Le fonds Uzès Grands Crus, dont la souscription est ouverte jusqu'au 30 septembre 2012, a pour objectif de procurer, à l'horizon de 5 ans, un taux de rendement supérieur à celui de l'Obligation assimilable du Trésor (OAT) de même maturité, grâce à la gestion active d'un portefeuille de grands crus (75% minimum de l'actif). L'objectif de rendement non garanti mais anticipé par le gérant s'élève à plus de 10% par an.

Ce portefeuille sera investi, pour au moins 50% dans des grands vins de Bordeaux et de Bourgogne, le solde dans des vins d'exception de la vallée du Rhône ou de domaines étrangers notamment en Italie. Le gérant concentrera leurs investissements sur des millésimes récents (autour d'une dizaine d'année) et à de rares exceptions sur de plus vieux millésimes.

Cependant, ce placement n'est pas accessible à tous les types de clients, il faut avoir le statut d'investisseur qualifié, c'est-à-dire posséder un portefeuille financier consistant, ou ne pas faire fi des risques conférés à ce produit. Si un investisseur ne détient pas en propre ce statut, il peut passer par l'intermédiaire d'un professionnel tel qu'un CGPI ou un gérant privé pour acquérir des parts du fonds. De plus, la souscription minimale est fixée à 30.000 euros, soit 6 parts d'une valeur d'origine de 5.000 euros.

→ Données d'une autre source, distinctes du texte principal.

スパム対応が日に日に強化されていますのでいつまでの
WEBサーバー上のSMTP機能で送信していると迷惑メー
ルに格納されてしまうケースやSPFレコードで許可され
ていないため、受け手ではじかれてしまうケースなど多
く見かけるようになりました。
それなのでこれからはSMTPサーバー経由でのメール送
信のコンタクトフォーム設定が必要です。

Le prospectus du fonds contractuel stipule des contrôles renforcés des règles d'évaluation et de comptabilisation de ses actifs en portefeuille. Etablie tous les trimestres à partir des cours officiels du Liv-ex (indice de référence du vin), la valeur liquidative du fonds sera, en plus, contrôlée régulièrement par un expert judiciaire indépendant assermenté près du Tribunal de Bordeaux. Ces contrôles ont pour but de renforcer la transparence du fonds.

Le gérant du fonds appliquera une stratégie d'investissement mixte basée sur une approche macroéconomique (analyse des marques, des régions ou appellations, des millésimes) puis une étude microéconomique (analyse des notes des spécialistes, notes du fameux œnologue Robert Parker, des prix comparés) pour la sélection des vins. Une approche aussi rigoureuse sera appliquée par le gérant pour la vente des grands crus : fixation d'un prix de revente minimum, établissement d'un planning de cession et analyse semestrielle des écarts de rendement.

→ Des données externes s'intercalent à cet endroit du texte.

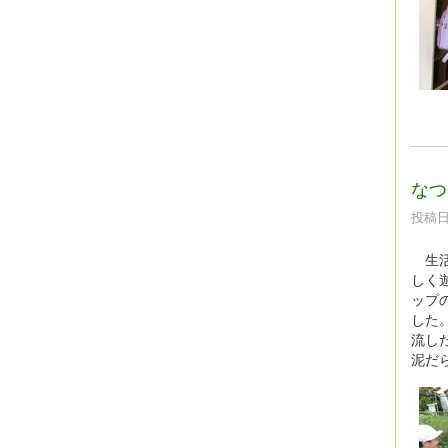
なつ
投稿日時
生活
しく
ップ
した
流し
泥だ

Les fonds sont bloqués pendant cinq ans mais avec des possibilités de sortie anticipées (maximum 20% des parts par an complété par des droits de sortie). Sans plus détails, La Financière d'Uzès a dans l'idée de créer des événements autour du vin avec les actionnaires (dégustation ?). Attention l'abus d'alcool est dangereux pour la santé. L'abus de grands vins dans un portefeuille également. Il est recommandé de ne pas investir plus de 4-5% de ses avoirs financiers dans une telle classe d'actifs de diversification.

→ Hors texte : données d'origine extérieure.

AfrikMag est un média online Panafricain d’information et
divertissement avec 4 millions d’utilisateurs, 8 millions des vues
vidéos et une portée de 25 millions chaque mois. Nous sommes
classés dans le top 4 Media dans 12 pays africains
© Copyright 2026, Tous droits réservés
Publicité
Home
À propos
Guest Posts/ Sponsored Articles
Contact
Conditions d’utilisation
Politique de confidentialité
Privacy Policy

Encadré : Investir dans des grands crus sans y goûter, c'est quand même rageant. Néanmoins, la Financière d'Uzès a proposé à l'origine à l'AMF une possibilité de sortir du fonds en vin... Le gendarme de la Bourse a refusé cette possibilité considérant cette sortie inéquitable. En effet, tous les investisseurs se seraient rués vers les plus grands crus au détriment des vins un peu moins célèbres. Cependant, à sa sortie du fonds, rien n'empêche un investisseur de demander à La Financière d'Uzès de lui acheter quelques cols au prix du marché actuel.